We recognize that medical doctors are not career counselors. However, in determining whether Kinsey is totally disabled, the board can not rely on general statements made by doctors either in written reports or in preprinted forms supplied by the board which state that a member can engage in “some” type of gainful occupation. The board must state that it considered the member’s training, experience, and accomplishments in determining whether he can engage in other gainful employment.
However, a lack of some evidence to support the board’s finding that appellant is partially disabled does not necessarily mean there is some evidence to support a finding that he is totally disabled. As stated in State, ex rel. Lampkins, v. Dayton Malleable (1989), 45 Ohio St. 3d 14, 16-17, 542 N.E. 2d 1105, 1108, “* * * a lack of evidence supporting a denial of * * * benefits cannot automatically translate into some evidence supporting an award of such benefits.” This court cannot substitute its judgment for that of the board, which has much discretion in these matters. See State, ex rel. Brunson, v. Bedner (1971), 28 Ohio App. 2d 63, 57 O.O. 2d 124, 274 N.E. 2d 565.

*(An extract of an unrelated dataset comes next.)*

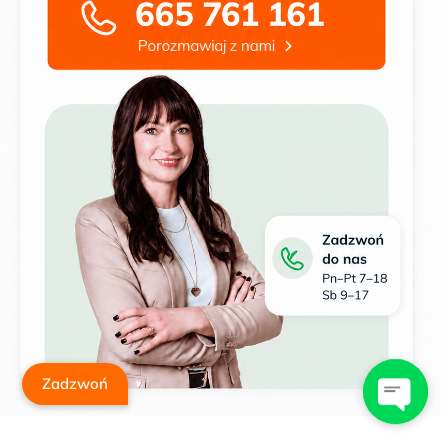
Zadzwoń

Thus, we must remand this cause to the board for the board to specifically state that Kinsey’s training, experience and accomplishments were
Judgment reversed and cause remanded.
Concurrence Opinion
concurring in judgment. The board of trustees did not abuse its discretion in not finding relator to be permanently and totally disabled. The evidence is clear that relator is no longer able to be a fire fighter; however, I believe it also clear that there is ample evidence to support the board’s conclusion that relator can perform other jobs. Dr. Scheer, twice, and Dr. Goulder, once, found relator to be only partially disabled, and in view of relator’s work experience, the board properly determined him to be capable of engaging in any number of less strenuous occupations, as these physicians suggest. Therefore, the relator is not entitled to a writ of mandamus. However, I shall concur in the judgment of the majority here and agree to a remand which will allow the board to clarify its prior determination.